Key Responsibilities:
- Data Collection and Cleaning: Owns the claims data stream from payers and TPAs monitoring quality reports and collaboratively resolving issues to ensure data quality and integrity.
- Data Analysis: Applies statistical and machine learning techniques to identify patterns, trends, and insights in the data.
- Model Development: Assists in the development of predictive models, algorithms, and statistical analyses to solve specific business problems.
- Data Visualization: Creates clear and insightful data visualizations to communicate findings to non-technical stakeholders.
- Collaboration: Collaborates with internal and external cross-functional teams, including clinical subject matter experts, engineers and developers, product managers, and business analysts, to provide data-driven solutions.

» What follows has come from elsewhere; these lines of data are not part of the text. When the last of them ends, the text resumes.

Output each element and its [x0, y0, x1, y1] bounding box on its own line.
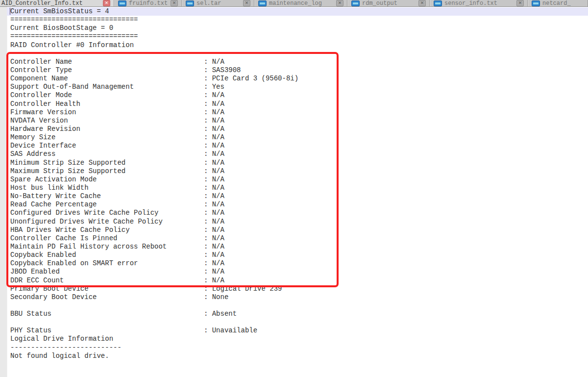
editor-line[interactable]: Memory Size : N/A — [7, 133, 588, 142]
kv-value: : N/A — [204, 276, 224, 284]
editor-line[interactable]: Not found logical drive. — [7, 352, 588, 360]
kv-value: : N/A — [204, 184, 224, 192]
editor-line[interactable]: PHY Status : Unavailable — [7, 327, 588, 335]
kv-label: No-Battery Write Cache — [10, 192, 204, 200]
editor-line[interactable]: Component Name : PCIe Card 3 (9560-8i) — [7, 75, 588, 83]
kv-value: : Yes — [204, 83, 224, 91]
tab-bar: AID_Controller_Info.txt✕fruinfo.txt✕sel.… — [0, 0, 588, 7]
editor-line[interactable]: Device Interface : N/A — [7, 142, 588, 150]
editor-line[interactable] — [7, 50, 588, 58]
editor-line[interactable]: NVDATA Version : N/A — [7, 117, 588, 125]
kv-label: HBA Drives Write Cache Policy — [10, 226, 204, 234]
kv-label: BBU Status — [10, 310, 204, 318]
editor-line[interactable]: SAS Address : N/A — [7, 150, 588, 158]
tab-sensor-info-txt[interactable]: sensor_info.txt✕ — [430, 0, 528, 6]
editor-line[interactable]: Copyback Enabled : N/A — [7, 251, 588, 259]
kv-value: : N/A — [204, 176, 224, 183]
kv-value: : N/A — [204, 268, 224, 276]
kv-label: Device Interface — [10, 142, 204, 150]
close-icon[interactable]: ✕ — [418, 0, 426, 6]
kv-value: : N/A — [204, 159, 224, 167]
tab-sel-tar[interactable]: sel.tar✕ — [182, 0, 254, 6]
editor-line[interactable] — [7, 302, 588, 310]
tab-netcard[interactable]: netcard_ — [528, 0, 588, 6]
tab-rdm-output[interactable]: rdm_output✕ — [347, 0, 430, 6]
editor-line[interactable]: No-Battery Write Cache : N/A — [7, 192, 588, 201]
editor-text[interactable]: Current SmBiosStatus = 4================… — [7, 7, 588, 360]
tab-aid-controller-info-txt[interactable]: AID_Controller_Info.txt✕ — [0, 0, 114, 6]
kv-value: : N/A — [204, 133, 224, 141]
editor-line[interactable]: Configured Drives Write Cache Policy : N… — [7, 209, 588, 217]
close-icon[interactable]: ✕ — [103, 0, 110, 6]
editor-line[interactable]: Minimum Strip Size Supported : N/A — [7, 159, 588, 167]
kv-label: Spare Activation Mode — [10, 176, 204, 183]
editor-line[interactable]: Hardware Revision : N/A — [7, 125, 588, 133]
editor-line[interactable]: Copyback Enabled on SMART error : N/A — [7, 259, 588, 268]
kv-value: : N/A — [204, 117, 224, 125]
editor-line[interactable]: Logical Drive Information — [7, 335, 588, 343]
editor-line[interactable]: Read Cache Percentage : N/A — [7, 201, 588, 209]
kv-label: NVDATA Version — [10, 117, 204, 125]
kv-label: Component Name — [10, 75, 204, 82]
kv-value: : PCIe Card 3 (9560-8i) — [204, 75, 298, 82]
kv-label: Maximum Strip Size Supported — [10, 167, 204, 175]
editor-line[interactable]: =============================== — [7, 16, 588, 24]
kv-value: : N/A — [204, 100, 224, 108]
kv-value: : Logical Drive 239 — [204, 285, 282, 293]
close-icon[interactable]: ✕ — [171, 0, 178, 6]
kv-label: JBOD Enabled — [10, 268, 204, 276]
kv-label: Secondary Boot Device — [10, 293, 204, 301]
editor-line[interactable]: --------------------------- — [7, 344, 588, 352]
kv-value: : N/A — [204, 150, 224, 158]
editor-line[interactable]: DDR ECC Count : N/A — [7, 276, 588, 285]
editor-line[interactable]: Current SmBiosStatus = 4 — [7, 7, 588, 16]
editor-line[interactable]: HBA Drives Write Cache Policy : N/A — [7, 226, 588, 234]
editor-line[interactable]: Unonfigured Drives Write Cache Policy : … — [7, 218, 588, 226]
editor-line[interactable]: Controller Mode : N/A — [7, 91, 588, 100]
kv-label: Controller Health — [10, 100, 204, 108]
kv-label: Hardware Revision — [10, 125, 204, 133]
editor-line[interactable]: Spare Activation Mode : N/A — [7, 176, 588, 184]
kv-label: Controller Cache Is Pinned — [10, 234, 204, 242]
kv-value: : N/A — [204, 125, 224, 133]
kv-value: : N/A — [204, 226, 224, 234]
editor-line[interactable]: Current BiosBootStage = 0 — [7, 24, 588, 32]
tab-label: AID_Controller_Info.txt — [1, 0, 100, 6]
kv-value: : N/A — [204, 234, 224, 242]
editor-line[interactable]: RAID Controller #0 Information — [7, 41, 588, 50]
editor-line[interactable]: Controller Name : N/A — [7, 58, 588, 66]
close-icon[interactable]: ✕ — [516, 0, 524, 6]
editor-line[interactable]: Maximum Strip Size Supported : N/A — [7, 167, 588, 176]
editor-line[interactable]: Controller Cache Is Pinned : N/A — [7, 234, 588, 243]
tab-label: netcard_ — [542, 0, 584, 6]
kv-value: : N/A — [204, 108, 224, 116]
kv-label: Read Cache Percentage — [10, 201, 204, 208]
editor-line[interactable]: JBOD Enabled : N/A — [7, 268, 588, 276]
editor-line[interactable]: BBU Status : Absent — [7, 310, 588, 318]
kv-label: Controller Type — [10, 66, 204, 74]
editor-area[interactable]: Current SmBiosStatus = 4================… — [0, 7, 588, 377]
close-icon[interactable]: ✕ — [336, 0, 343, 6]
kv-label: Copyback Enabled on SMART error — [10, 259, 204, 267]
kv-label: Host bus link Width — [10, 184, 204, 192]
editor-line[interactable]: Maintain PD Fail History across Reboot :… — [7, 243, 588, 251]
editor-line[interactable]: Secondary Boot Device : None — [7, 293, 588, 302]
kv-value: : N/A — [204, 192, 224, 200]
editor-line[interactable]: Firmware Version : N/A — [7, 108, 588, 117]
editor-line[interactable]: Controller Type : SAS3908 — [7, 66, 588, 75]
editor-line[interactable] — [7, 318, 588, 327]
close-icon[interactable]: ✕ — [243, 0, 250, 6]
editor-line[interactable]: =============================== — [7, 32, 588, 41]
editor-line[interactable]: Controller Health : N/A — [7, 100, 588, 108]
kv-value: : Unavailable — [204, 327, 257, 334]
editor-line[interactable]: Primary Boot Device : Logical Drive 239 — [7, 285, 588, 293]
file-icon — [532, 0, 540, 6]
editor-line[interactable]: Support Out-of-Band Management : Yes — [7, 83, 588, 91]
tab-fruinfo-txt[interactable]: fruinfo.txt✕ — [114, 0, 182, 6]
file-icon — [351, 0, 360, 6]
tab-label: rdm_output — [362, 0, 416, 6]
editor-line[interactable]: Host bus link Width : N/A — [7, 184, 588, 192]
kv-value: : N/A — [204, 167, 224, 175]
kv-value: : N/A — [204, 209, 224, 217]
tab-maintenance-log[interactable]: maintenance_log✕ — [254, 0, 347, 6]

- Documentation: Maintains clear and organized documentation of analysis methodologies and results.
- Continuous Learning: Stays up-to-date with industry trends and emerging data science techniques to improve skills and knowledge.
Education: Master’s degree in a relevant field (e.g., Data Science, Computer Science, Statistics, Mathematics, Engineering) or equivalent. Ph.D. degree preferred.
Licensure/Certification: Epic certification at time of hire or must obtain within 6 months after hire. Formal training in the use of an enterprise analytics software solution. Licensed healthcare professional desirable.
Experience: 2-5 years of relevant work experience in healthcare preferably in a claims related dsicipline. Previous experience with Epic including Epic certifications, SQL, Python (or similar) and Power BI are preferred. Experience with cloud computing platforms (e.g., AWS, Azure, Google Cloud, and Databricks) is desired. Level II Data Scientist is highly skilled across multiple Data Science disciplines. Is able to independently own and solve a well-defined business problem where the solution has not yet been outlined or approach is unclear; is able to provide high quality solutions (e.g., accurate, efficient) which do not require refinement to deliver value; is able to solve difficult problems that require a range of data science methodologies combined with subject matter expertise. Strong analytical and problem-solving skills, and ability to work on moderately complex projects as well as proficiency in data analysis and visualization tools (e.g., Python, SQL, Tableau) is expected. Excellent collaboration and communication skills to maintain TPA relationships and to convey technical findings to non-technical stakeholders is a must. Must be skilled at problem solving, have strong organization skills, attention to detail, and demonstrated ability to understand complex issues and communicate these issues to co-workers. Ability to communicate, both verbally and written, effectively with technical team, as well as managers and end users.